Exercise details:
For this exercise, report every line of the material that includes "data".

*** Block opens ***

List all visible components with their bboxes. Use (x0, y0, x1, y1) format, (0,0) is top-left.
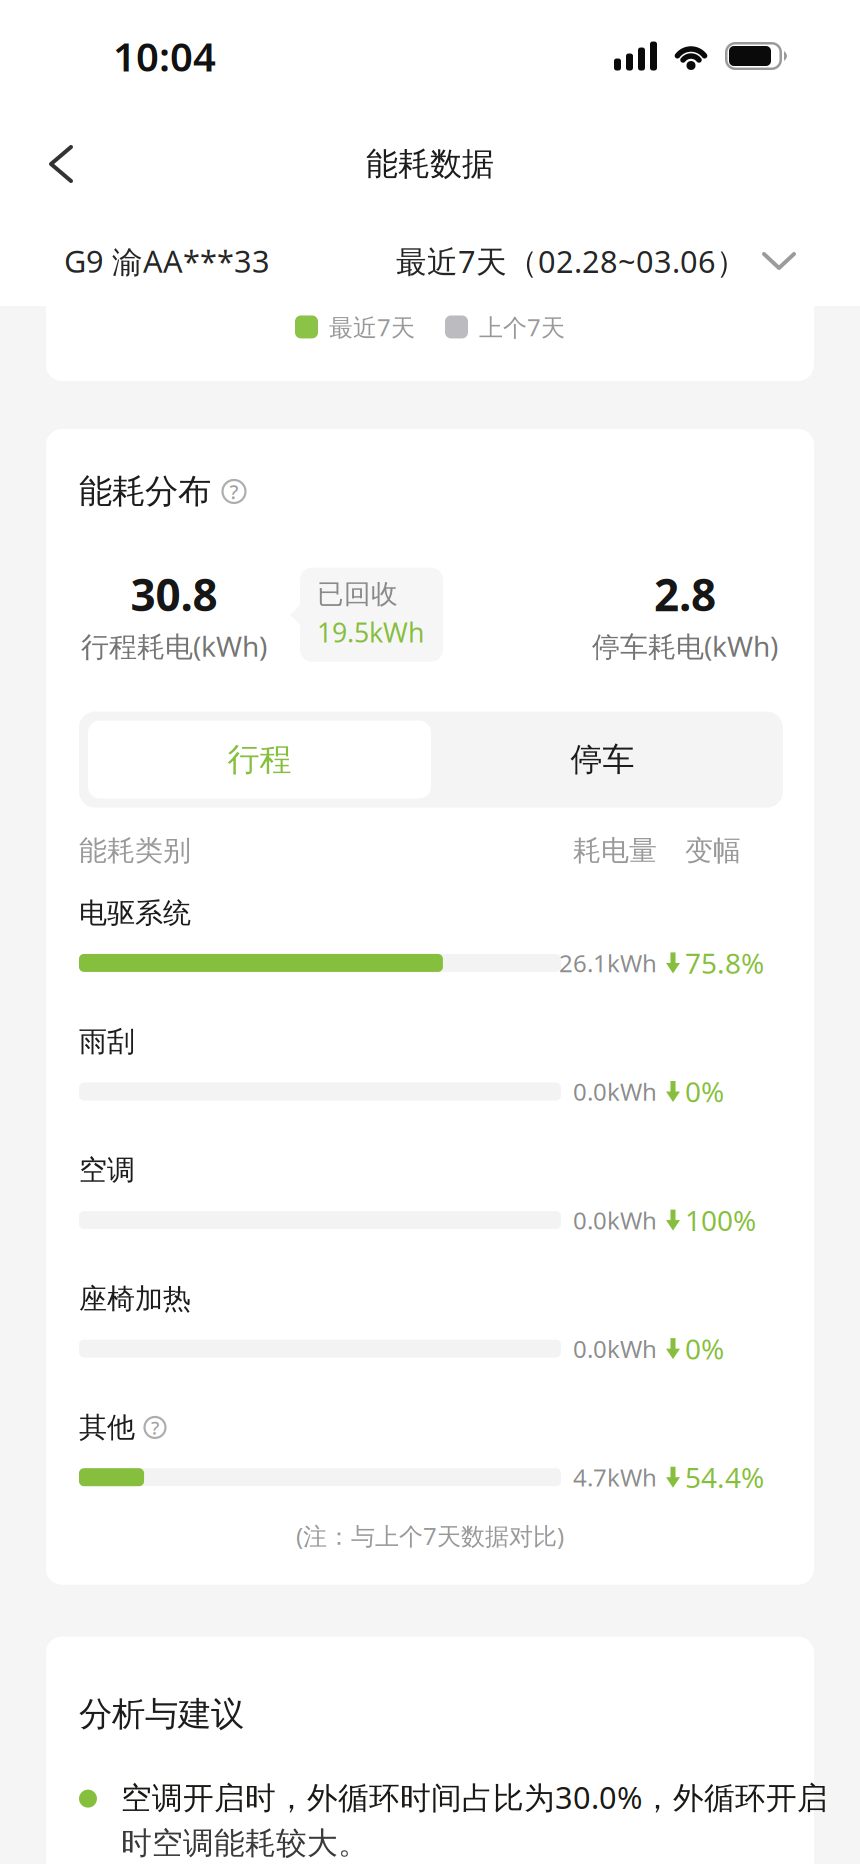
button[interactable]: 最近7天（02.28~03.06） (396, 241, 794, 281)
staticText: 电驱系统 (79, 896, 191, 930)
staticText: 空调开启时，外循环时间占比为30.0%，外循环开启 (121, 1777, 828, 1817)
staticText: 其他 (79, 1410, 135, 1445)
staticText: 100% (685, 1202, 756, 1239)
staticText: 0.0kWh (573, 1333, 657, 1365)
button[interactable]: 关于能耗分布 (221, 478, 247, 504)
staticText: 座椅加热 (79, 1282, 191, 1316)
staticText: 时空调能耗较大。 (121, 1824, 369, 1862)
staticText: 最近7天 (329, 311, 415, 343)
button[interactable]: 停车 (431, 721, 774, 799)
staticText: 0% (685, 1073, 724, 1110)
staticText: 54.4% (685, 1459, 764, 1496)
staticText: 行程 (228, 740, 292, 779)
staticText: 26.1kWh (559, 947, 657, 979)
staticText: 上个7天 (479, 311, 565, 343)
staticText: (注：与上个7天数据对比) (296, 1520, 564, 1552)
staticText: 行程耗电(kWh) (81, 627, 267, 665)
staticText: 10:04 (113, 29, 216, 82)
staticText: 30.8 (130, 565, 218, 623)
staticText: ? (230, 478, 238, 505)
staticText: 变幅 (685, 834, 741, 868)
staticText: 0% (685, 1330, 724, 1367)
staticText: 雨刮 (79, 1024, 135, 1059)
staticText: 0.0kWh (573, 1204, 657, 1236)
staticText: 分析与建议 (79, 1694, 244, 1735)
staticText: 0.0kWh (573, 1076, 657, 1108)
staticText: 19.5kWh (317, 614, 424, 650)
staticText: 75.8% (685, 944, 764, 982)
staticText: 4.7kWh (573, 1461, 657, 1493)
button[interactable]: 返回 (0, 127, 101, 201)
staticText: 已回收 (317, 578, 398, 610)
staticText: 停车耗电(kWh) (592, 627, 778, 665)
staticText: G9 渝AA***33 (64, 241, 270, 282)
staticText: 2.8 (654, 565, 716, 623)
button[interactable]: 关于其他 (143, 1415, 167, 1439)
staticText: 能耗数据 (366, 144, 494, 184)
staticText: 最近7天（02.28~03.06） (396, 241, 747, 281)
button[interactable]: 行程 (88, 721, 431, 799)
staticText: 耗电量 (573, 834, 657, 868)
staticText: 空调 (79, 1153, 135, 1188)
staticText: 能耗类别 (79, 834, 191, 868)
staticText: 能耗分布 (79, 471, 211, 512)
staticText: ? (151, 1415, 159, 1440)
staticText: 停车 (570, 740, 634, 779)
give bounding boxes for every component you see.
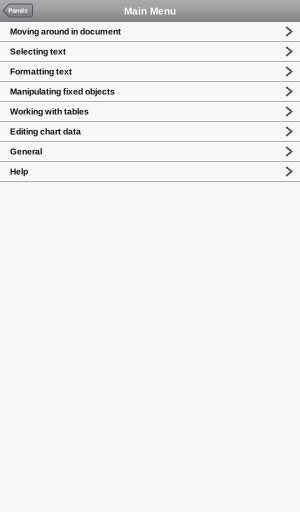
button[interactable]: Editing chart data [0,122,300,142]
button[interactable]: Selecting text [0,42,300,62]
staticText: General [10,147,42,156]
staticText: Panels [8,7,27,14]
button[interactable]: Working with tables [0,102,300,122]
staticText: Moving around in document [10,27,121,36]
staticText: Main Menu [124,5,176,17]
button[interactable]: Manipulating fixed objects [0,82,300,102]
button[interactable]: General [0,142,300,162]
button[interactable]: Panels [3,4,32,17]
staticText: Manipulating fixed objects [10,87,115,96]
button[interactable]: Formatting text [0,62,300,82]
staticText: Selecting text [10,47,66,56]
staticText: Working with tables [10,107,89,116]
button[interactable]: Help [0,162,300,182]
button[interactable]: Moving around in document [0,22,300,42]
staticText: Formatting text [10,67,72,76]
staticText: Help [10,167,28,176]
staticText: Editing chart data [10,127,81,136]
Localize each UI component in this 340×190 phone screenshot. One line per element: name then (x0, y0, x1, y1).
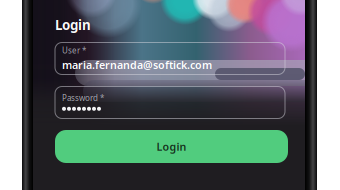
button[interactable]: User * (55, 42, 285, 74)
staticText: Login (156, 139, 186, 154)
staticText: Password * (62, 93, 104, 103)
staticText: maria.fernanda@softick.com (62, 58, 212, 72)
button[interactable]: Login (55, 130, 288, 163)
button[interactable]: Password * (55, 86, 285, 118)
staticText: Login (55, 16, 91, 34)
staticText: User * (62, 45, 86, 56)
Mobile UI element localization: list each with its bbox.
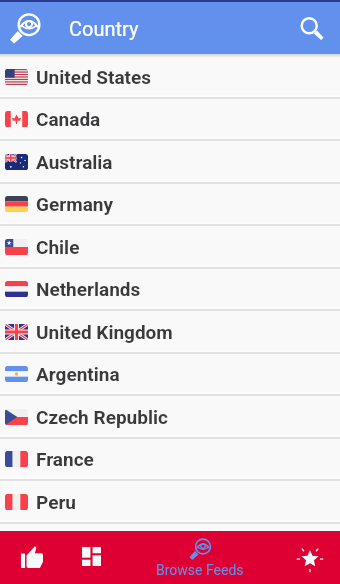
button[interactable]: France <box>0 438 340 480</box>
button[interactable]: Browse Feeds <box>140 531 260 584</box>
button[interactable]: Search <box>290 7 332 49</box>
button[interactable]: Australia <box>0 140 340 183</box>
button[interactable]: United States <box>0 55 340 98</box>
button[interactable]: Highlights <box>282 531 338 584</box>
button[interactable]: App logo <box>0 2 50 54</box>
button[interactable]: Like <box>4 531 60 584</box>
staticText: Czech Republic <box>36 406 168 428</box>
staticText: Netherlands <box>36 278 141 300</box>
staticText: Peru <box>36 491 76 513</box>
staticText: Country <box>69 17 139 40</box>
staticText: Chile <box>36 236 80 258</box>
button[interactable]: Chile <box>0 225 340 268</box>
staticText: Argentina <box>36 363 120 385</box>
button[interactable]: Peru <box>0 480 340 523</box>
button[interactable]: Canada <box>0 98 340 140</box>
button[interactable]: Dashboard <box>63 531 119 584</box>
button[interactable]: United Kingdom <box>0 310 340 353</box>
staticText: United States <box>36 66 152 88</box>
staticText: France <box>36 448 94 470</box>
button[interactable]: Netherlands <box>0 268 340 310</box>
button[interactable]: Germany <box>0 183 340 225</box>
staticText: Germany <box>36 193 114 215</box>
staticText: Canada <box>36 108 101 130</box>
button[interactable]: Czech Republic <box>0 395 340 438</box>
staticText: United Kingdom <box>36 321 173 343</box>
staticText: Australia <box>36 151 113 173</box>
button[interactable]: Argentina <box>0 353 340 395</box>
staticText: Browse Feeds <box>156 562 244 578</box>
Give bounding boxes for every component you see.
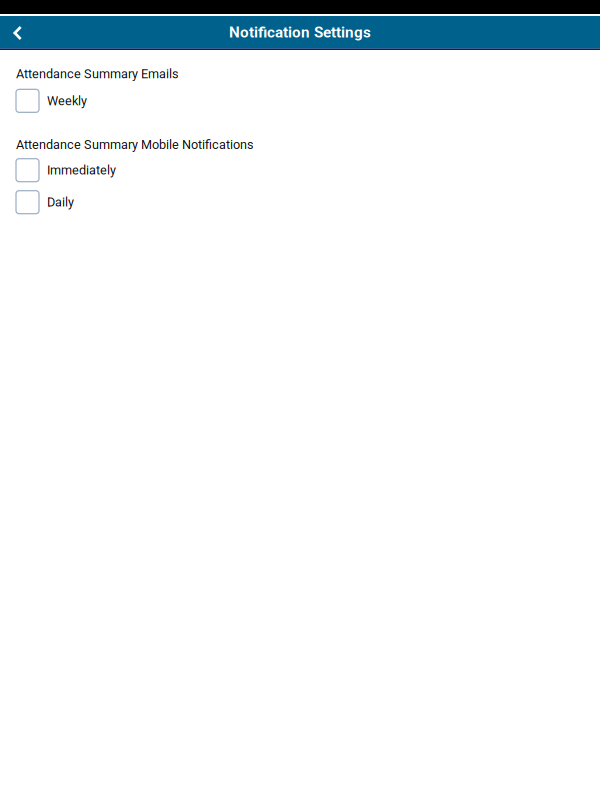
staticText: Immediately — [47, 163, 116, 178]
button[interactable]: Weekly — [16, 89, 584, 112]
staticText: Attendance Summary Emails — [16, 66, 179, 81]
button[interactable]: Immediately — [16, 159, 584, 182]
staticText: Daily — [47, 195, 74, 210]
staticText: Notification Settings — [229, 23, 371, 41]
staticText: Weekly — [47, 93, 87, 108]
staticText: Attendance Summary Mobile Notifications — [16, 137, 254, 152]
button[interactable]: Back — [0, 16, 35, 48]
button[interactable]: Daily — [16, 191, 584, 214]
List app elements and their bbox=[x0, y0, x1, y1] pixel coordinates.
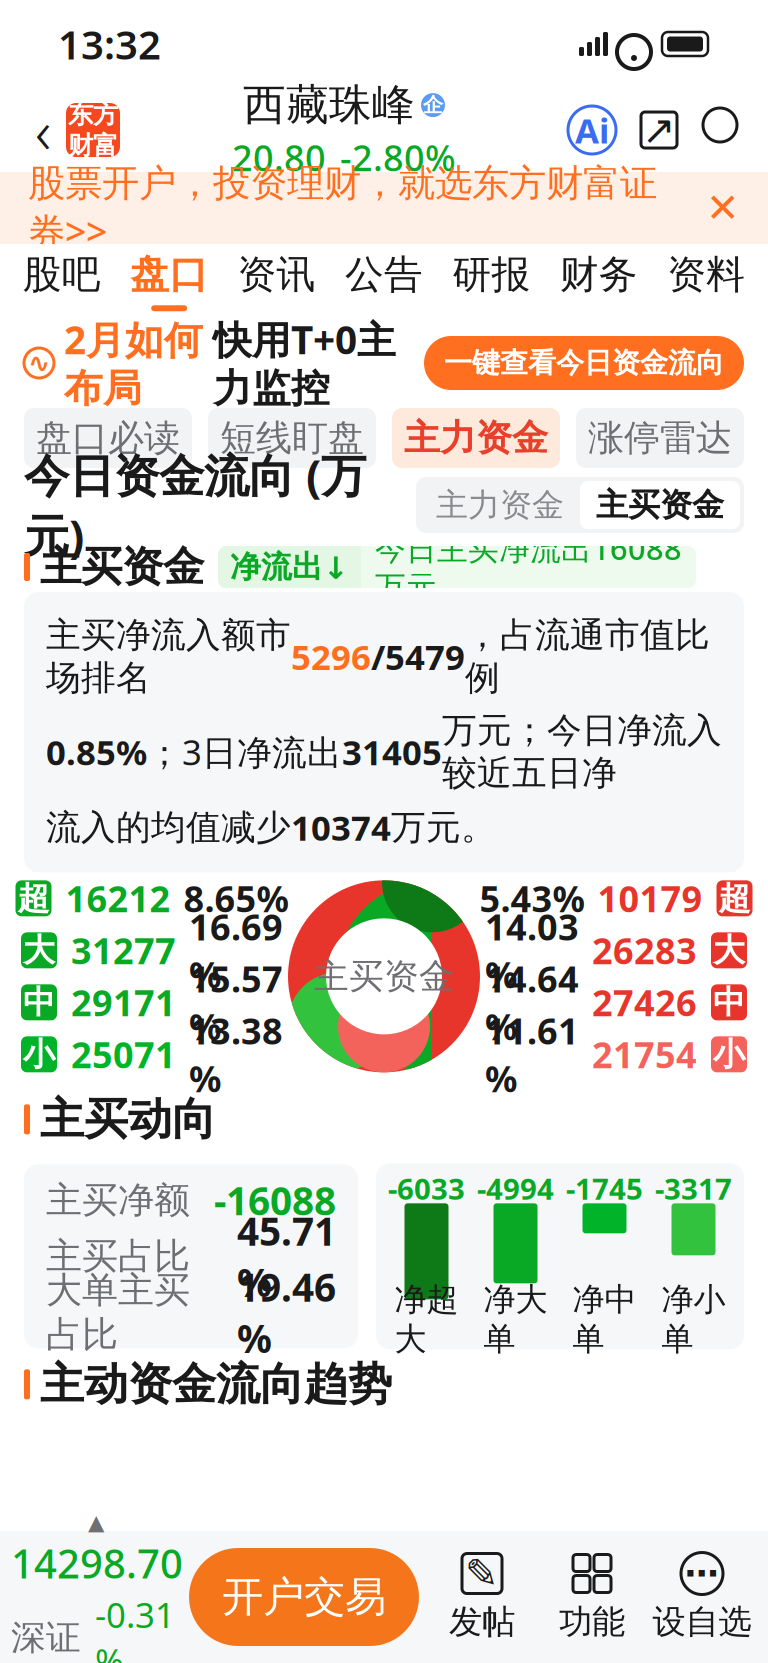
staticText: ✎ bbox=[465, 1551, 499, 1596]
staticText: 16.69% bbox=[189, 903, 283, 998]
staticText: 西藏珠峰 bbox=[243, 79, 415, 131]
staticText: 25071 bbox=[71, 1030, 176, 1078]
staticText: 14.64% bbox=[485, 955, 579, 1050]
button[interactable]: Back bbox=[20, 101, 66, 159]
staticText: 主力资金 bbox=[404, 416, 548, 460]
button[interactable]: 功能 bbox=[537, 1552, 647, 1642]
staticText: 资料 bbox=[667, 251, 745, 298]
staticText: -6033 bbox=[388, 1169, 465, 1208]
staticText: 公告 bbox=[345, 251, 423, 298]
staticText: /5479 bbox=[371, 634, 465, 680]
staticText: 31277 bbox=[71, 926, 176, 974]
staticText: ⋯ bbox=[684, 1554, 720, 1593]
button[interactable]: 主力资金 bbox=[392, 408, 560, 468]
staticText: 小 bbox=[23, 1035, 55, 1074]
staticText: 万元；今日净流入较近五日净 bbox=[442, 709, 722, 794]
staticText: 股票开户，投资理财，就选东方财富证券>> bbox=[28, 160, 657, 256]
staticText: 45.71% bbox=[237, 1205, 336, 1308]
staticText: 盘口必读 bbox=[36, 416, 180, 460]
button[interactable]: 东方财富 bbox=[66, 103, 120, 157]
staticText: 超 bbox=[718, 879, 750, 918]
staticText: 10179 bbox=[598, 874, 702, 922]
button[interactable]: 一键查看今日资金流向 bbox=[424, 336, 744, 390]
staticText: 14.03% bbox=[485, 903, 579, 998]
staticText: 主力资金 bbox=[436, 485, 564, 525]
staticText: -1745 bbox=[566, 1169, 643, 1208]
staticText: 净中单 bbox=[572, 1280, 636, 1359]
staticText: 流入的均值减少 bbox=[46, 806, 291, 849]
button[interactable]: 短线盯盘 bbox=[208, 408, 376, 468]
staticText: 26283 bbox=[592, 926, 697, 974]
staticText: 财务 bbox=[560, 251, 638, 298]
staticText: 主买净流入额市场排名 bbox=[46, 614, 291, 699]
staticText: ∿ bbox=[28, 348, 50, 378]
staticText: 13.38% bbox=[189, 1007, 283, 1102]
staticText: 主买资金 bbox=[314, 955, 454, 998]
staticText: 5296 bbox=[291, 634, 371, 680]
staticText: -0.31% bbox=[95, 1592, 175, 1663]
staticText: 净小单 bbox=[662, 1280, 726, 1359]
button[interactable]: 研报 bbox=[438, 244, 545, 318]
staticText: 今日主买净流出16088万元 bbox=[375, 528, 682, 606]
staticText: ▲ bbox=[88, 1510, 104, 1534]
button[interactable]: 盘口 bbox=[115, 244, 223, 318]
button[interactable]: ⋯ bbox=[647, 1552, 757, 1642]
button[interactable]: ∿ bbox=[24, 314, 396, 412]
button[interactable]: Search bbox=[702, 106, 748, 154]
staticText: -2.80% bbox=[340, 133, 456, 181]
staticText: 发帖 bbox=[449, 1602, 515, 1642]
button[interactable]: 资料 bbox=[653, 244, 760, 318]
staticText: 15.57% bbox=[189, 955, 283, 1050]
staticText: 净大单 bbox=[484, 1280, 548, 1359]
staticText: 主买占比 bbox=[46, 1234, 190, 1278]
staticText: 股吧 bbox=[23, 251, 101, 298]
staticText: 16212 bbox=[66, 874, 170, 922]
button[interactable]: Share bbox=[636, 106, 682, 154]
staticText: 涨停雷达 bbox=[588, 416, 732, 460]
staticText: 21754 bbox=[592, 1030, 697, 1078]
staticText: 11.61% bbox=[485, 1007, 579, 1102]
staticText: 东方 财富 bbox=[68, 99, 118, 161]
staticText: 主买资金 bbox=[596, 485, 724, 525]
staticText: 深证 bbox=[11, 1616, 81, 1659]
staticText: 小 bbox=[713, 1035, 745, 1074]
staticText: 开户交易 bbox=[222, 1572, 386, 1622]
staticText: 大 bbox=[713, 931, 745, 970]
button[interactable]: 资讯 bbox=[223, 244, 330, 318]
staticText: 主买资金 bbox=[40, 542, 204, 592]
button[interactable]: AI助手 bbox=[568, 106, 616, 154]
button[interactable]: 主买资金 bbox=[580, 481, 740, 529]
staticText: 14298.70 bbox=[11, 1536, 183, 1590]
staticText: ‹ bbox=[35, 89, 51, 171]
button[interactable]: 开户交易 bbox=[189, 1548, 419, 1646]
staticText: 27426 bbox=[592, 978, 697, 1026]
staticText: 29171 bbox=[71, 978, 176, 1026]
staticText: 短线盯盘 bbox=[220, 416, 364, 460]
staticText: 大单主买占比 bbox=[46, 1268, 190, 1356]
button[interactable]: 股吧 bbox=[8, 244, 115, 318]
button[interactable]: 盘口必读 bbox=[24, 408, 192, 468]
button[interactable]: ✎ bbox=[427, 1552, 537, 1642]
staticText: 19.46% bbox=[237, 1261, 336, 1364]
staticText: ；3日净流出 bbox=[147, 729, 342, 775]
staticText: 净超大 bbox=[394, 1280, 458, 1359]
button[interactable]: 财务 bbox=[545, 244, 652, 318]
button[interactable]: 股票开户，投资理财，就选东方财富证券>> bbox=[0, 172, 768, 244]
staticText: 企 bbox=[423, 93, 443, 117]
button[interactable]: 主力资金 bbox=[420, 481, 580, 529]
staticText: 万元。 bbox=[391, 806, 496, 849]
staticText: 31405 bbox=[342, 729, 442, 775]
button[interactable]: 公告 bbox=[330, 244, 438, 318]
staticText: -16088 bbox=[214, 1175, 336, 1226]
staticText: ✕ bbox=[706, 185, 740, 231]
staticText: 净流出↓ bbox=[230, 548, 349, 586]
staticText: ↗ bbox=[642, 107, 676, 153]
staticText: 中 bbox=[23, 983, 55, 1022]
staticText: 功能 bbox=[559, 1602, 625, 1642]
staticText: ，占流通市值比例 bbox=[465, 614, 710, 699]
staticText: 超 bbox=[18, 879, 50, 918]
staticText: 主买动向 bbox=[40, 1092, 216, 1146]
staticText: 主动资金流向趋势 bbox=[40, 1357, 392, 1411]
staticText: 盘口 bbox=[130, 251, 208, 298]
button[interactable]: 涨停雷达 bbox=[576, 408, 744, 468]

*** Block closes ***

Exercise response:
button[interactable]: Editing chart data [0,122,300,142]
staticText: Editing chart data [10,127,81,136]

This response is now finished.